During the Visionary Voices of Ambition, Purpose and Inclusion keynote at the National Retail Federation’s Big Show last week in New York City, moderator Shannon Schuyler, principal, chief purpose and inclusion officer at PwC, asked panelists Mercedes Abramo, president and CEO, Cartier North America; Shawn Outler, chief diversity officer, Macy’s; and Tammy Sheffer, chief people officer, Rent the Runway, to talk about sponsorship and mentorship, and the key differences between the two.
Though the two often get lumped together, mentorship and sponsorship are very different in how they affect people’s careers. A mentor is someone who guides and motivates, whereas a sponsor is someone who uses their power to advocate for someone in the workplace and influences their career path. Sheffer explained that while both roles are important, historically, men get sponsors and women get mentors.

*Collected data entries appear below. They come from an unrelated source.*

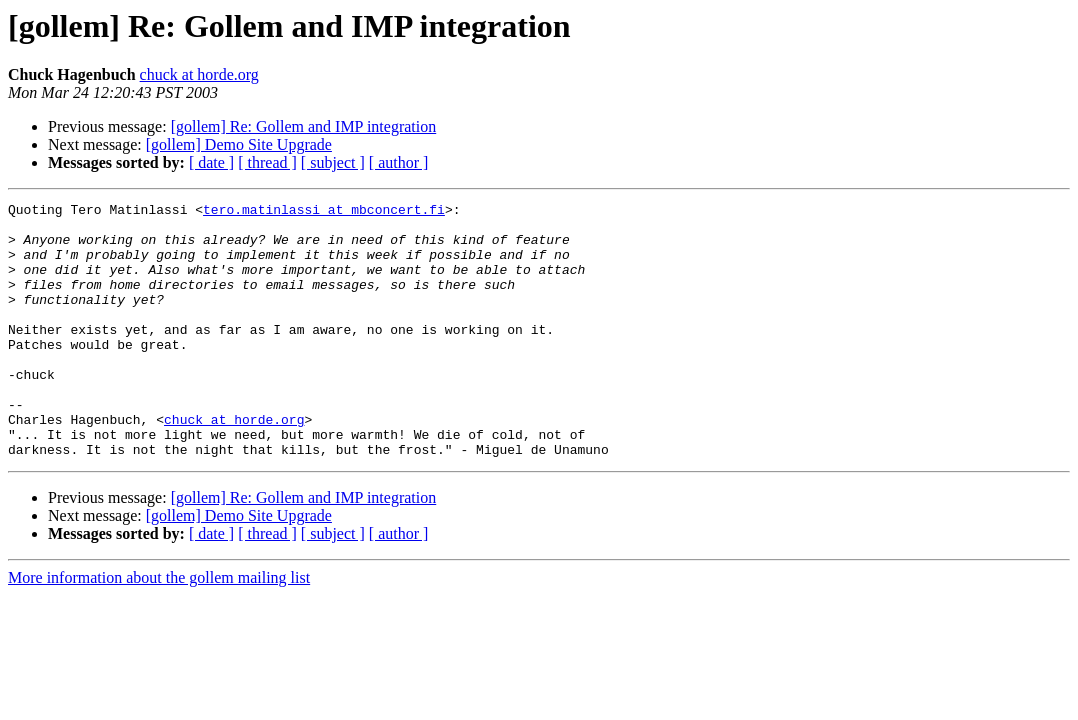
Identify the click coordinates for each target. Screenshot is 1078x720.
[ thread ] (267, 162)
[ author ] (399, 162)
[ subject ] (333, 162)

One way she suggested to change that narrative is for women to sponsor other women, but also for women leaders to encourage men in leadership to do the same.

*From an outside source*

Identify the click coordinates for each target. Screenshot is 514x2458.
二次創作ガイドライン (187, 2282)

Sheffer shared that she had two sponsors in her life – both men – who changed her career. “They were willing and had confidence enough in me to attach themselves to me,” she said. “They advocated for me [and] spoke on my behalf. They changed my career, and they had the power to do that.”
Sheffer went on to explain that mentorship is more about skill building, and while that’s important to have in your career, it doesn’t change career trajectory like sponsorship can.
Abramo added that the biggest difference she sees between mentorship and sponsorship is that sponsors are usually giving up some of their own “political capital” to sponsor an employee or co-worker.
“They’re going in front of their peers and saying ‘I believe in this person,’ so it’s a risk for them and they’re standing behind you,” said Abramo. She added that despite most of Cartier’s clients and team members globally being women, the company didn’t prioritize advancing women into more senior leadership roles until recently. Currently, 55 percent of Cartier’s country managers are women. While this evolution at Cartier has taken time, sponsorship is playing a big role in making it happen.
Schuyler pointed out that most women on the stage (herself included) had at least one male sponsor in their career, if not more, and that we can’t underestimate how vital men are to the journey around diversity and inclusion.
Lastly, Outler encouraged women to speak up and ask for exactly what they want. “If no one knows what you want, mentorship and sponsorship is really difficult without [direction],” she said. “We have to challenge everyone in front of us who could be a potential mentor or sponsor to really help us.”